Welcome to brothersindividends.com. I invite you to subscribe and like the video if you enjoy our content as it helps us reach more people.
DIA is a spanish discount supermarket chain that operates over 7.000 shops all over the world.
As most companies in the brick and mortar retail sector it is facing its own share of problems, such as fierce competition from other discount supermarkets, such as Mercadona, Lidl or Aldi, but also from online shopping giants like Amazon, which is now entering the real state, grocery and maybe even the prescription drug sectors. Such fierce competition cuts down on its great profit margins, which were record in its sector for quite a while.
Indeed, sales fell down by 4% in the first 9 months of 2017 compared to 2016, although in part caused by temporary closures of shops for readjustments. While this number sounds pretty high, experts predict yearly sales to fall only a 0,6% by the end of the year.
Still, this and other data, such as its CEO selling shares for 1.15 million euros, and in total 4 of its top administrators selling worth 1.65 million euros, hasn't helped its stock value.
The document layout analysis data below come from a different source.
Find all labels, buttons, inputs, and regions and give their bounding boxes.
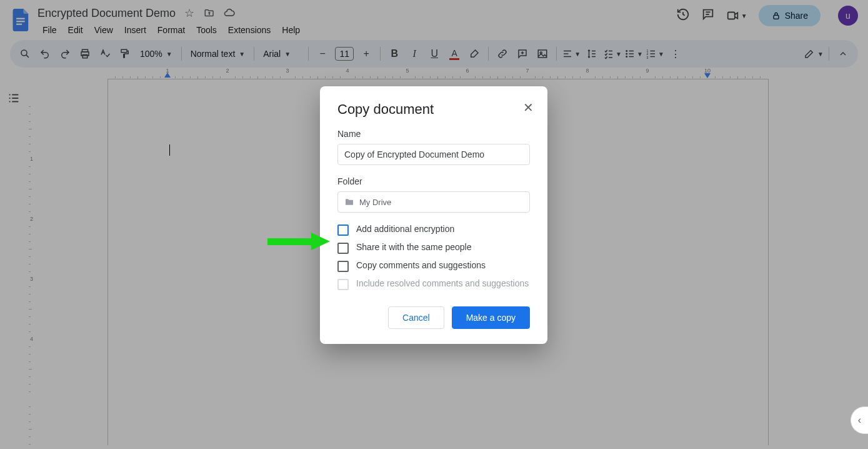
close-icon[interactable]: ✕ — [523, 100, 534, 115]
checkbox-icon — [337, 261, 349, 272]
checkbox-row-1[interactable]: Share it with the same people — [337, 242, 530, 254]
checkbox-row-0[interactable]: Add additional encryption — [337, 224, 530, 236]
folder-select[interactable]: My Drive — [337, 191, 530, 213]
copy-document-dialog: ✕ Copy document Name Folder My Drive Add… — [320, 86, 547, 344]
checkbox-label: Share it with the same people — [356, 242, 471, 252]
annotation-arrow — [267, 233, 330, 253]
checkbox-icon — [337, 224, 349, 236]
checkbox-label: Copy comments and suggestions — [356, 260, 486, 270]
checkbox-label: Include resolved comments and suggestion… — [356, 278, 529, 288]
svg-marker-45 — [311, 233, 330, 250]
checkbox-label: Add additional encryption — [356, 224, 454, 234]
checkbox-icon — [337, 243, 349, 254]
cancel-button[interactable]: Cancel — [388, 306, 444, 329]
checkbox-row-2[interactable]: Copy comments and suggestions — [337, 260, 530, 272]
svg-rect-44 — [267, 238, 311, 245]
checkbox-icon — [337, 279, 349, 290]
folder-label: Folder — [337, 176, 530, 186]
name-label: Name — [337, 129, 530, 139]
name-input[interactable] — [337, 144, 530, 165]
dialog-title: Copy document — [337, 101, 530, 118]
folder-icon — [344, 197, 354, 207]
checkbox-row-3: Include resolved comments and suggestion… — [337, 278, 530, 290]
make-a-copy-button[interactable]: Make a copy — [452, 306, 530, 329]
Since its maximums in July at 6.4 € per share down to as low as 4 € in October, the share has sunk rapidly.
It is not the only company in the sector facing this; Carrefour and Ahold among many others have experienced falls in the first 10 months of 2017, some as high as 20% losses in share prices.
Although I am interested in the sector, being a consistent money earner as everyone has to eat all-year-long, right now it is evolving to a more online-focused business.
Many companies won't be able to adapt and compete, and thus will be left behind, close or be absorved. As such, I avoid every retail company right now, even Dia at such low prices, as I think the sector is in a revolution, and I'm not sure which heads will remain standing by the end of it.
Brothers, best of luck in your investments.